SEOUL // North Korea, which is facing international censure for this week's nuclear test, threatened yesterday to attack the South after it joined a US-led plan to check vessels suspected of carrying equipment for weapons of mass destruction. Adding to mounting tension in the region, South Korean media reported that Pyongyang had restarted a plant that makes plutonium that can be used in nuclear bombs.
Russia is taking preventive measures, including military ones, after North Korea tested an atomic bomb, Interfax news agency quoted a Russian official as saying. The official said the measures, which did not include troop movements, were needed in case a nuclear war broke out on the Korean peninsula. The UN Security Council is discussing ways to punish Pyongyang for Monday's test, which has been widely denounced as a major threat to regional stability, and that would bring the North closer to having a reliable nuclear bomb.
North Korea's latest threat came after Seoul announced, following the nuclear test, that it was joining the US-led Proliferation Security Initiative, launched under the George W Bush administration as a part of its "war on terror". "Any hostile act against our peaceful vessels, including search and seizure, will be considered an unpardonable infringement on our sovereignty and we will immediately respond with a powerful military strike," a North Korean army spokesman said.
He stressed that the North was no longer bound by an armistice signed at the end of the 1950-53 Korean War because Washington had ignored its responsibility as a signatory by drawing Seoul into the anti-proliferation effort.
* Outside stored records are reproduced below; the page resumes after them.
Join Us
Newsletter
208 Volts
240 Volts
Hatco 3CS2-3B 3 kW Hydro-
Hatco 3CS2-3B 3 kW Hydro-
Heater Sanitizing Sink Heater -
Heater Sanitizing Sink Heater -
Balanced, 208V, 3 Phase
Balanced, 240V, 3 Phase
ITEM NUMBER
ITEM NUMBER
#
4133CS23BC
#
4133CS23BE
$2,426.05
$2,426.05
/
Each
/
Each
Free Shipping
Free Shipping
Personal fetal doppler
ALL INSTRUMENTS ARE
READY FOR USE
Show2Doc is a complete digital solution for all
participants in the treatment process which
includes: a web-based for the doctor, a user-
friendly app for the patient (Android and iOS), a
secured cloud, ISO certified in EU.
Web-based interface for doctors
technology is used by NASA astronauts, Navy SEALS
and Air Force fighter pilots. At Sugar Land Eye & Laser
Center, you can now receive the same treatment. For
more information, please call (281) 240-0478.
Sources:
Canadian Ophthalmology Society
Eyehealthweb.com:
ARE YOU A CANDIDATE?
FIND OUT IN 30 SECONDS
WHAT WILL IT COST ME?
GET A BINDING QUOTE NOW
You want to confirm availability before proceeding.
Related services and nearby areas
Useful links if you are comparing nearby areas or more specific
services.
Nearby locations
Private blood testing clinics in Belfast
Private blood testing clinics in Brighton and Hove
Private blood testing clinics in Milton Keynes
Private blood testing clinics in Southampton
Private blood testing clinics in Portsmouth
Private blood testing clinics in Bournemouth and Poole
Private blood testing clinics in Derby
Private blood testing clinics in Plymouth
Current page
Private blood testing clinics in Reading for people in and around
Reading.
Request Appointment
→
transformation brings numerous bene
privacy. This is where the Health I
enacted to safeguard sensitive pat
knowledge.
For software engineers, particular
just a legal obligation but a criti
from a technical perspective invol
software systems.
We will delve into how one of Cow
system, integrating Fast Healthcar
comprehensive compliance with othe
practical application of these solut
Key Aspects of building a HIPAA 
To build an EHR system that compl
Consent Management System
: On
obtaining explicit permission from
Seoul shares closed lower, with traders saying the latest rumblings underlined the risks for investors, stemming from simmering troubles along the Cold War's last frontier. The main index fell 3 per cent this week. The won currency was also down.
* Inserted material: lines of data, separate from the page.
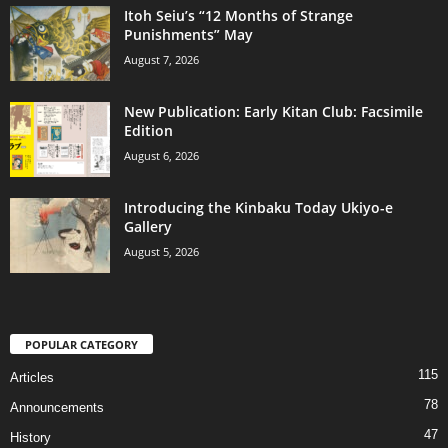
Itoh Seiu’s “12 Months of Strange
Punishments” May
August 7, 2026
New Publication: Early Kitan Club: Facsimile
Edition
August 6, 2026
Introducing the Kinbaku Today Ukiyo-e
Gallery
August 5, 2026
POPULAR CATEGORY
115
Articles
78
Announcements
47
History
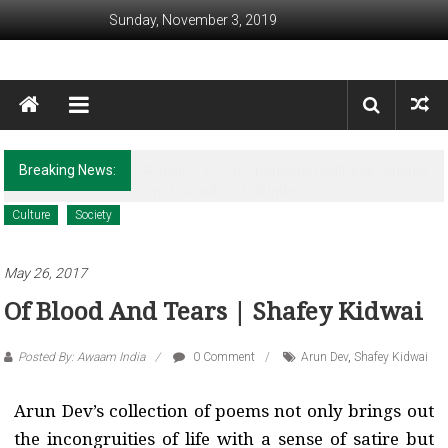
Skip to content
Sunday, November 3, 2019
Awaam India
We, the People of India
Breaking News:
Revisiting Huntington’s Legacy in the Post-
Christchurch times
Culture
Society
May 26, 2017
Of Blood And Tears | Shafey Kidwai
Posted By: Awaam India
0 Comment
Arun Dev
,
Shafey Kidwai
Arun Dev’s collection of poems not only brings out
the incongruities of life with a sense of satire but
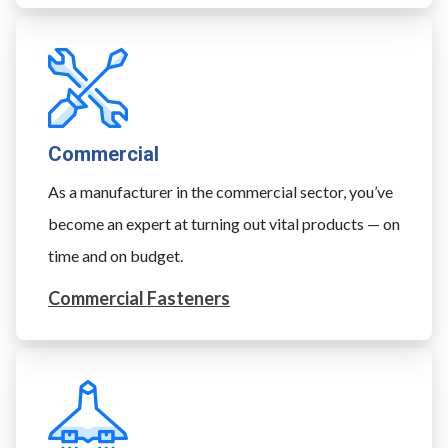
Commercial
As a manufacturer in the commercial sector, you’ve
become an expert at turning out vital products — on
time and on budget.
Commercial Fasteners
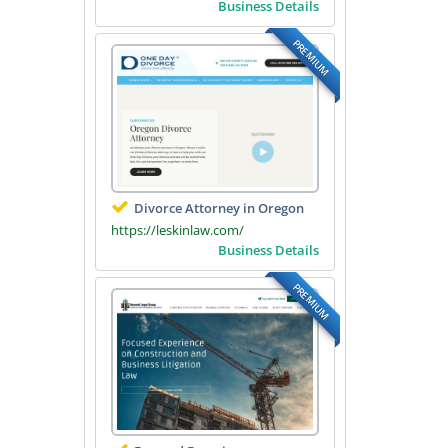
Business Details
PREMIUM
Divorce Attorney in Oregon
https://leskinlaw.com/
Business Details
PREMIUM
The nuclear test has raised concerns about Pyongyang spreading weapons to other countries or groups. Washington has accused it of trying try to sell nuclear know-how to Syria and others countries. The two Koreas fought two deadly naval clashes in 1999 and 2002 near a disputed maritime border off their west coast, and the North has threatened in the past year to strike South Korean vessels in those Yellow Sea waters.
Analysts say Pyongyang's military grandstanding is partly aimed at tightening its leader Kim Jong-il's grip on power so that he can more effectively engineer his succession, and divert attention from the country's weak economy, which has slumped since he took over in 1994. Many are speculating that Mr Kim's suspected stroke in August raised concerns about the succession, and that he wanted his third son to be the next leader of Asia's only communist dynasty.
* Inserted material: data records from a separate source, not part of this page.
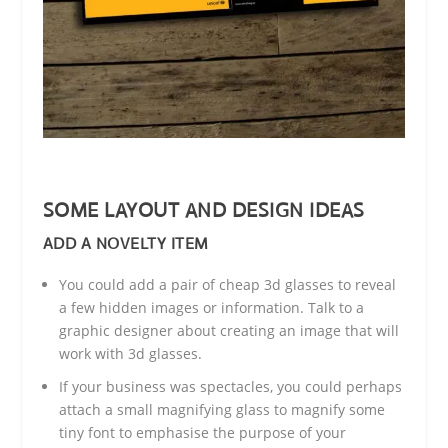
SOME LAYOUT AND DESIGN IDEAS
ADD A NOVELTY ITEM
You could add a pair of cheap 3d glasses to reveal
a few hidden images or information. Talk to a
graphic designer about creating an image that will
work with 3d glasses.
If your business was spectacles, you could perhaps
attach a small magnifying glass to magnify some
tiny font to emphasise the purpose of your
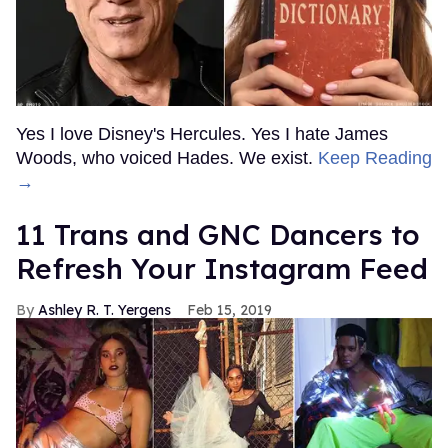
Yes I love Disney's Hercules. Yes I hate James
Woods, who voiced Hades. We exist.
Keep Reading
→
11 Trans and GNC Dancers to
Refresh Your Instagram Feed
Ashley R. T. Yergens
Feb 15, 2019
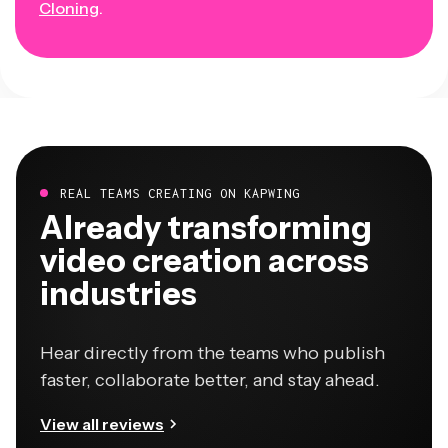
Cloning
.
REAL TEAMS CREATING ON KAPWING
Already transforming
video creation across
industries
Hear directly from the teams who publish
faster, collaborate better, and stay ahead.
View all reviews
There may be little the international community can do to deter the North, which has been punished for years by sanctions and is so poor it relies on aid to feed its 23 million people. A US treasury department official said it was considering the isolation of the North financially. A 2005 US clampdown on a Macau bank, suspected of laundering money for Pyongyang, effectively cut the country off from the international banking system.
The South Korean president, Lee Myung-bak, and the Russian president, Dmitry Medvedev, have agreed a strong international response was needed, including UN action, Mr Lee's office said. However, the North appears to have made good on a threat issued in April, of restarting a facility at its Yongbyon nuclear plant that extracts plutonium, South Korea's largest newspaper, Chosun Ilbo, reported. The Soviet-era Yongbyon plant had been taken apart under a six-country disarmament-for-aid deal. "There are various indications that reprocessing facilities in Yongbyon resumed operation [and] have been detected by US surveillance satellite, and these include steam coming out of the facility," the newspaper said, quoting a government source.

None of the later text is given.